◆ Brief
Report how many lines of the listing contain the string "taux", with no other words.

◆ Provided data

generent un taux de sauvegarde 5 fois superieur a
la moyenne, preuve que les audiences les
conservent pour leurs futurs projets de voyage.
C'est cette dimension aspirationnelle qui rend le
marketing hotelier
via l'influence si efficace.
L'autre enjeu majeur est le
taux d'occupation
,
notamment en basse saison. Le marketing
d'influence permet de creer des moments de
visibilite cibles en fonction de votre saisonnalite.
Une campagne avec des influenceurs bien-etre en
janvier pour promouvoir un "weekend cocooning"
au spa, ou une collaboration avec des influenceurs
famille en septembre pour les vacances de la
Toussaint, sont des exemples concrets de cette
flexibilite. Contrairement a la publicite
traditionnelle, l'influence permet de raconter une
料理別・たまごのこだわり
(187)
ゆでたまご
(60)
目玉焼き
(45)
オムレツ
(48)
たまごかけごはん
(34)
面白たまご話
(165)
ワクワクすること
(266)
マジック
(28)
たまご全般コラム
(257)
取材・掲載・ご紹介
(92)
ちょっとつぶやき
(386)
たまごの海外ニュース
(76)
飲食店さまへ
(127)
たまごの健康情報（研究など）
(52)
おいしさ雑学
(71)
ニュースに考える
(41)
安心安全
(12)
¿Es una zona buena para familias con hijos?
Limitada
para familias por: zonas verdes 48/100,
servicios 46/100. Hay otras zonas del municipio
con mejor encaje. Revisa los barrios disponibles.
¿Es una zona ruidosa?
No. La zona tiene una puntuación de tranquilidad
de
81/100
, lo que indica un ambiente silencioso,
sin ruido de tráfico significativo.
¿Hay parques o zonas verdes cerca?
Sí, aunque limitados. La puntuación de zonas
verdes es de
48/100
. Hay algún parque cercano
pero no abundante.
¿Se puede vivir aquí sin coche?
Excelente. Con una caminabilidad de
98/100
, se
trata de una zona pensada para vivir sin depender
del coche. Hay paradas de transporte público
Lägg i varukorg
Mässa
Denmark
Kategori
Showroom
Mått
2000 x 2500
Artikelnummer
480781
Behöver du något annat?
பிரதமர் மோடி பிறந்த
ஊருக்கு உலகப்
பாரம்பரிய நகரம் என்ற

◆ Exercise output
2